I would not use a 1/4" plywood panel for a siding material. It's too thin. 
Do they even make an exterior ply that thin?
Ron


----------



## Briandl (Jul 17, 2010)

That's helpful.

Anybody else?


----------



## rock16 (May 14, 2010)

If you caulk the battens the seam will be sealed behind them, so there is no need to caulk the seam.


----------



## Briandl (Jul 17, 2010)

That certainly makes sense. I've read some things that indicate it would be not bad but redundant, but at the same time I've read stuff that indicates you shouldn't block that channel because it allows water to escape and expansion and contraction between the boards, not that caulk should affect that greatly.


----------



## Gary in WA (Mar 11, 2009)

If the structural panels under the battens are side lapped at the joint there is no reason to caulk them.* Individual* boards (and battens) should not be caulked for expansion/contraction.

Gary


----------



## MotoXXX (Sep 8, 2011)

GBR in WA said:


> If the structural panels under the battens are side lapped at the joint there is no reason to caulk them.* Individual* boards (and battens) should not be caulked for expansion/contraction.
> 
> Gary


So are you saying you shouldn't use caulking at all on boards or battens either one? I am about to replace several pieces of both on my house and I was told to caulk both edges of every batten, even the exsisting ones that I am not replacing. Thanks in advance for your help!


----------



## ddawg16 (Aug 15, 2011)

Briandl said:


> That certainly makes sense. I've read some things that indicate it would be not bad but redundant, but at the same time I've read stuff that indicates you shouldn't block that channel because it allows water to escape and expansion and contraction between the boards, not that caulk should affect that greatly.

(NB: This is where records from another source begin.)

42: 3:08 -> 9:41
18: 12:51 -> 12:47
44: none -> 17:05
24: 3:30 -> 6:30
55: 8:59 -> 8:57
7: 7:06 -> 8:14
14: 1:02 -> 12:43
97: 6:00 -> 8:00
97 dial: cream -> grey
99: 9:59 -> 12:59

The tar paper underneath is the escape route for water....if you have water coming 'out' of the boards...you have some major issues.



GBR in WA said:


> If the structural panels under the battens are side lapped at the joint there is no reason to caulk them.* Individual* boards (and battens) should not be caulked for expansion/contraction.
> 
> Gary


I agree....But then again, I would not want siding on my house made of plywood.....

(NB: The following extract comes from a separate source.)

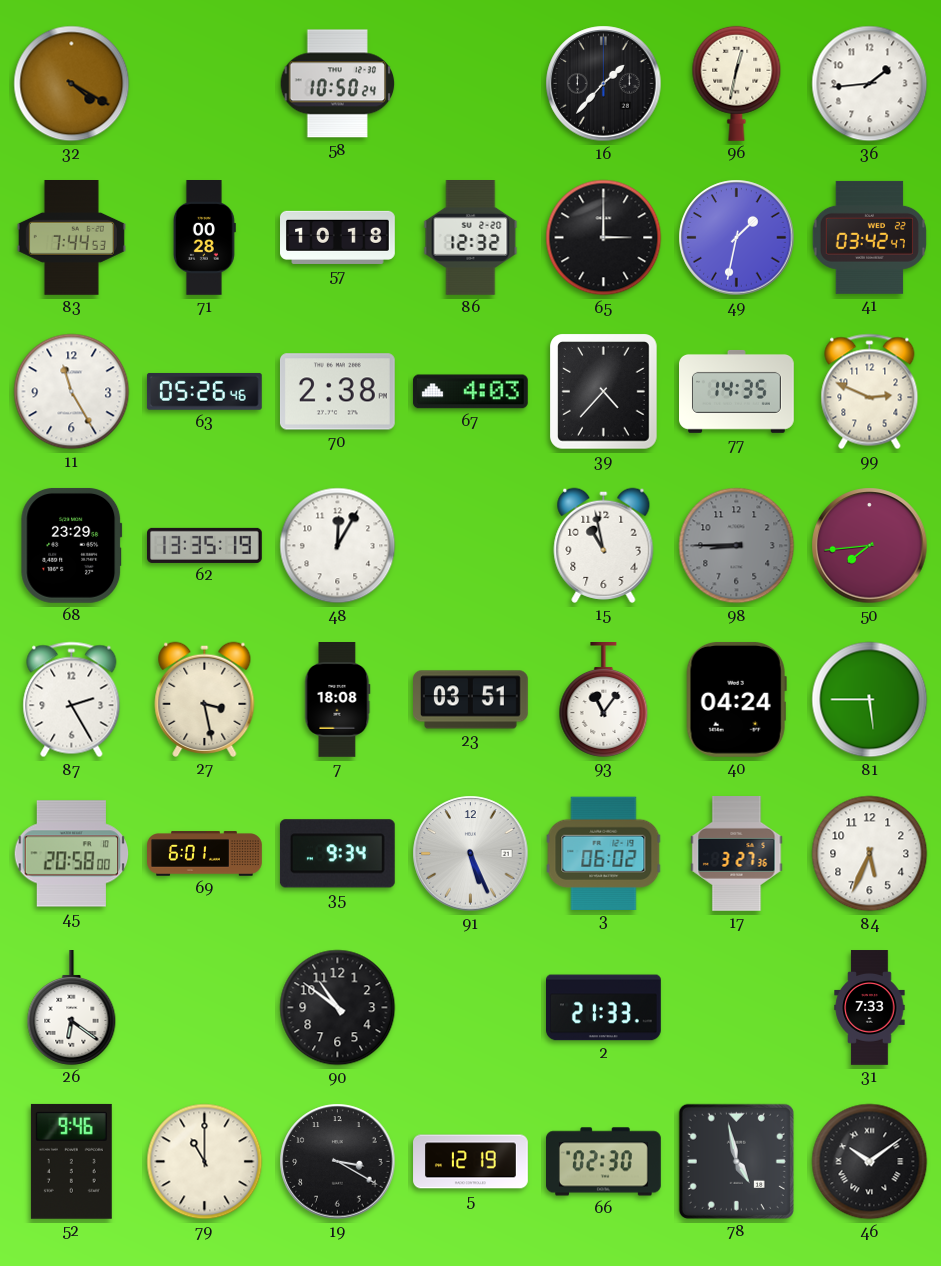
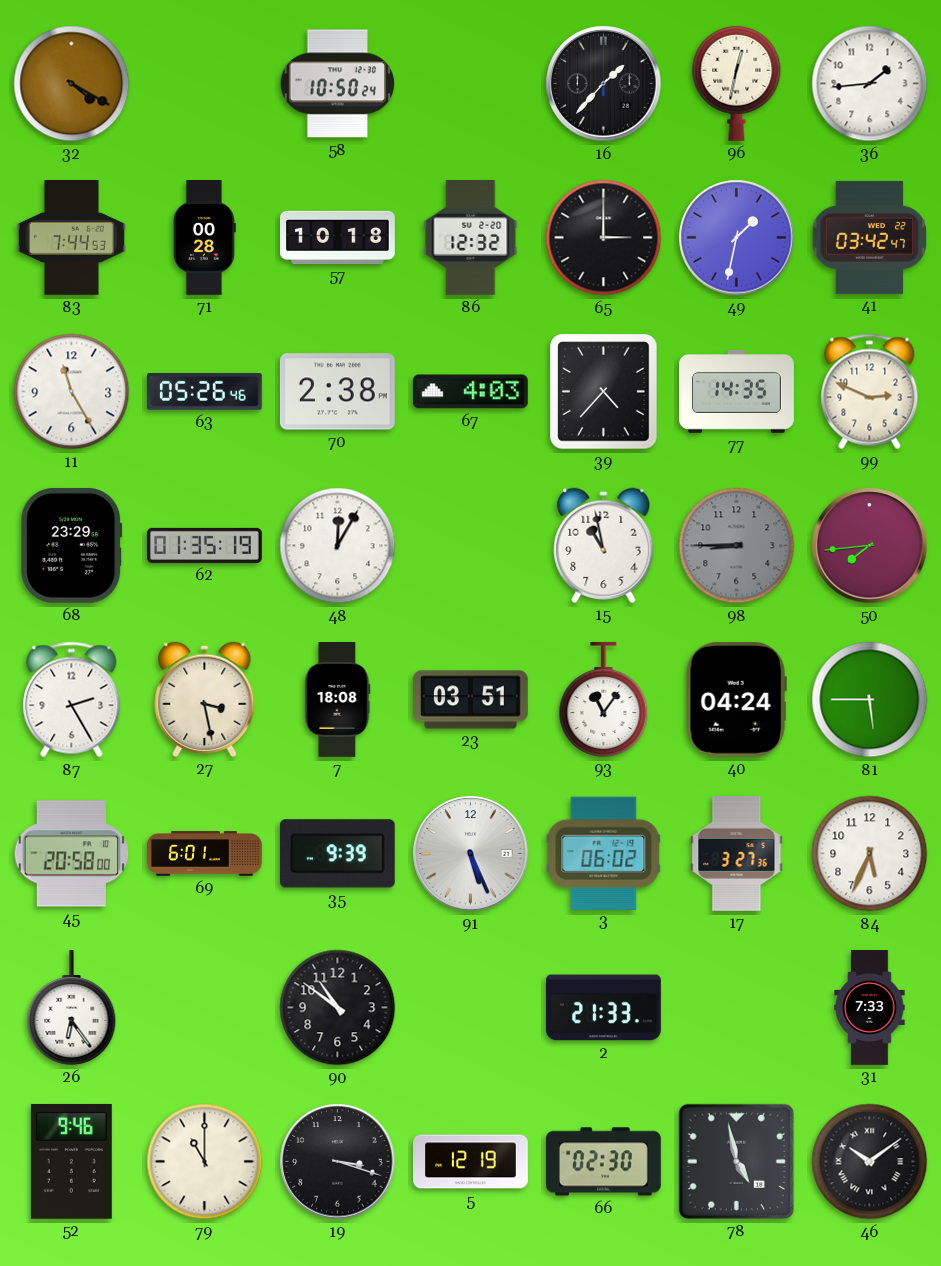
62: 13:35 -> 01:35
35: 9:34 -> 9:39
26: 6:21 -> 6:24
19: 3:20 -> 3:18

My 50 year old house has vert lap boards (6") in the front...all are in perfect shape....when properly painted, water does not get in....and the narrow size reduces the effects of expansion and contraction.....


----------



## Tom Struble (Dec 29, 2008)

my experience has been most surface caulking details usually fail sooner or later,usually i'm not to concerned with trying to seal vertical members


----------



## Gary in WA (Mar 11, 2009)

MotoXXX, no caulking. Leave room for expansion/contracting with the seasons, the battens only hide the gap for appearance sake as the boards width changes; http://www.buildingscience.com/documents/insights/bsi-023-wood-is-good-but-strange/

Plywood "boards" will change very little. Plywood surface dries, OSB is another story.....

Gary


----------



## MotoXXX (Sep 8, 2011)

GBR in WA said:


> MotoXXX, no caulking. Leave room for expansion/contracting with the seasons, the battens only hide the gap for appearance sake as the boards width changes; http://www.buildingscience.com/documents/insights/bsi-023-wood-is-good-but-strange/
> 
> Plywood "boards" will change very little. Plywood surface dries, OSB is another story.....
> 
> Gary


Thanks Gary, mine are actually rough sawn boards but I don't know if they are cedar or what as I haven't removed any of the bad ones yet. I do know they used alot of cedar when they built this neighborhood in the late 50's but I believe the front and sides of my house that are bats & boards is not the original siding as the rear of the house are cedar shingles as many homes in this area are that have not remodeled.


----------